March 18, 2003

war is so inconvenient

Dear world,

On behalf of my country, I'd like to apologize for our embarrassing president and his war. I didn't vote for him and I can't stop him.

I'll be on commuter shuttles between Boston and DC every weekend. Please don't blow me up.

Anxiously,
Swerve

-----

Complaints Department:

  • I can't really walk on my injured foot today. I don't see a doctor until tomorrow. I have not figured out how to handle this, as my average day involves about a mile on foot and four flights of stairs.

  • I have a headache the size of Texas. A hot shower and headache meds have failed to banish it.

  • My mother is still in the ICU and recovering very slowly with a number of complications. Her usually buoyant personality has been beaten into depression by her situation.

  • My country is about to start a war which is opposed by practically everyone, including me.

  • I need to handle a number of things, including paying bills, getting a new resident permit sticker for my car at City Hall, getting a long-overdue haircut, settling with Hollywood Video about a DVD I forgot to return (and probably now own), getting my temporary crowns replaced with permanent ones, and getting another set of plane tickets for this weekend. I don't know when I can fit any of this in. It's like a jigsaw puzzle.
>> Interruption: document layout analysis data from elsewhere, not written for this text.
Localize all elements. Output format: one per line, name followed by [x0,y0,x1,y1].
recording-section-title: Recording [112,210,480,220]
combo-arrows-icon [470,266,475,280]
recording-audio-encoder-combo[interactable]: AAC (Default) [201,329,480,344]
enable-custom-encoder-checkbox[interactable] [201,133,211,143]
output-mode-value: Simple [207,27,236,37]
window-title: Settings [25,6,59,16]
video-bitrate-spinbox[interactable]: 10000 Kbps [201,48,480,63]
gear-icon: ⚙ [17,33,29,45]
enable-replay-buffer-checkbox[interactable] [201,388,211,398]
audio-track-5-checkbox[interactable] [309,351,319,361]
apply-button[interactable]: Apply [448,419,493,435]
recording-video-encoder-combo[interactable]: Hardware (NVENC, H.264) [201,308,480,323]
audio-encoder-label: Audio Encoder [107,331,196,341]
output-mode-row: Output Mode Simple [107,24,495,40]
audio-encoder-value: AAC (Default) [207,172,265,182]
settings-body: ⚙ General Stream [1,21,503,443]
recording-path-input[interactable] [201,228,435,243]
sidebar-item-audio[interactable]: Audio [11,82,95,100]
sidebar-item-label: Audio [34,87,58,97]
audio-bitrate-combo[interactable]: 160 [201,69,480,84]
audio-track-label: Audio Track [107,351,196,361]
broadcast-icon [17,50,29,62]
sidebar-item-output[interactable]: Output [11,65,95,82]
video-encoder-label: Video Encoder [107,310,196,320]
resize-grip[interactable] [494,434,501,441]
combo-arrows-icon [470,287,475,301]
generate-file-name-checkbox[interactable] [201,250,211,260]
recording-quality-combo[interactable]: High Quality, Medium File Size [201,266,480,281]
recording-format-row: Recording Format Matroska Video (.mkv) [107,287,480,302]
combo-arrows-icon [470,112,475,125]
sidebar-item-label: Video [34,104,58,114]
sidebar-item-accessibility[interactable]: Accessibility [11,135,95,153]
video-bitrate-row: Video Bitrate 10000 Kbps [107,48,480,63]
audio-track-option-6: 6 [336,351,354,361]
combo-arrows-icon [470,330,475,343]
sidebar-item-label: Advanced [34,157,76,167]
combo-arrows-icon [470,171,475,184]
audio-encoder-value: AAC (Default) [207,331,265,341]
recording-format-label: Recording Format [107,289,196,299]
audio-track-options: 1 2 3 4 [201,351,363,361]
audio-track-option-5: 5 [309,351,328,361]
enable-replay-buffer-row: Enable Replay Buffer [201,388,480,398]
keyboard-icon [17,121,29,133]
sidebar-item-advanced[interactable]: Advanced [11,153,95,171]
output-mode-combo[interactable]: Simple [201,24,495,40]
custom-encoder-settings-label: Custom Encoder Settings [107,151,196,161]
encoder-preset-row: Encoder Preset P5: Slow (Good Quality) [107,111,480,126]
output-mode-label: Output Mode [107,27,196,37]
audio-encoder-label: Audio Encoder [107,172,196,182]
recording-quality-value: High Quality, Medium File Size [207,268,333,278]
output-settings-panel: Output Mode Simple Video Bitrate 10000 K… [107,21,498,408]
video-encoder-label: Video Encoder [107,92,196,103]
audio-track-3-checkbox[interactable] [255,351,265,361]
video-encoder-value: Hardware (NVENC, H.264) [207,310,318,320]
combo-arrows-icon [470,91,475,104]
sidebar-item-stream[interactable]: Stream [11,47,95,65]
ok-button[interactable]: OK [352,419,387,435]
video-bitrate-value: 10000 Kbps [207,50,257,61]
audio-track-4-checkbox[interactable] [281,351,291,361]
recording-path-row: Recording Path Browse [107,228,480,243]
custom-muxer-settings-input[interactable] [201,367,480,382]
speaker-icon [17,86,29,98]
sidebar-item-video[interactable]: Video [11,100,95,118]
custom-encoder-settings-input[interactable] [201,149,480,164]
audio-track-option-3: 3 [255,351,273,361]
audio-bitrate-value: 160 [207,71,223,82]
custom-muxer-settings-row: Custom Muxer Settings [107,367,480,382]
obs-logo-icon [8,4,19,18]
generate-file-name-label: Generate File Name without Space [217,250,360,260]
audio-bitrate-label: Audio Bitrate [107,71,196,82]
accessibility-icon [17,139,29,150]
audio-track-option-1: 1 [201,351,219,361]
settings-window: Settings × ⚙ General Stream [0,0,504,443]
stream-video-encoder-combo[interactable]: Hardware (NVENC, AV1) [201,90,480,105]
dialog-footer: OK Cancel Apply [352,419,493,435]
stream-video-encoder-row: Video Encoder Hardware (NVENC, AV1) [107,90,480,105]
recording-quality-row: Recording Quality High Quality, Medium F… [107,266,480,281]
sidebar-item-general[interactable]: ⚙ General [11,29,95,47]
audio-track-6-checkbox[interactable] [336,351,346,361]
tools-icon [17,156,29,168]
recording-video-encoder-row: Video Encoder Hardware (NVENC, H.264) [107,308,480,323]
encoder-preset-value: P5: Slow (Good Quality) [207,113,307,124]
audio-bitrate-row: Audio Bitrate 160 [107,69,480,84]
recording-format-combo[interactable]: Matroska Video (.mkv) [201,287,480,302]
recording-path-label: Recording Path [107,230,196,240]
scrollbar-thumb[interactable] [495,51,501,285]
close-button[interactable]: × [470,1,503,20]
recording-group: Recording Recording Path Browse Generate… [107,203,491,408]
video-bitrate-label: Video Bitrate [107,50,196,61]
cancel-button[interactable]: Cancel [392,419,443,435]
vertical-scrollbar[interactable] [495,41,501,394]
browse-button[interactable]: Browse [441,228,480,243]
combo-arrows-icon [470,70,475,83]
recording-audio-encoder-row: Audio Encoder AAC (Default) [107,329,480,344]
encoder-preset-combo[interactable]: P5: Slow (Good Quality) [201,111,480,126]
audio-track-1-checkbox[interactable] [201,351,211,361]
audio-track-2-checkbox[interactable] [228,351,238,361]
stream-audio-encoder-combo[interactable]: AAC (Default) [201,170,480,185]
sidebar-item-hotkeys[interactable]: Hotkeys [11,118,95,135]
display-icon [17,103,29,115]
  • My desk chair is falling apart. The seat is held together with duct tape. The left armrest has ripped away from the base and will break off completely if I lean on it.

  • I'm skipping my rhetorical theory class because everything hurts. I feel guilty. I hate feeling guilty. But I hate having a headache and an injured foot, too.

This vexes me. I'm terribly vexed.

Edited to add: holy moly. I should have taken this Vicodin earlier. I could have gotten to class. Please excuse any weird behavior on my part for the next several hours. Whee.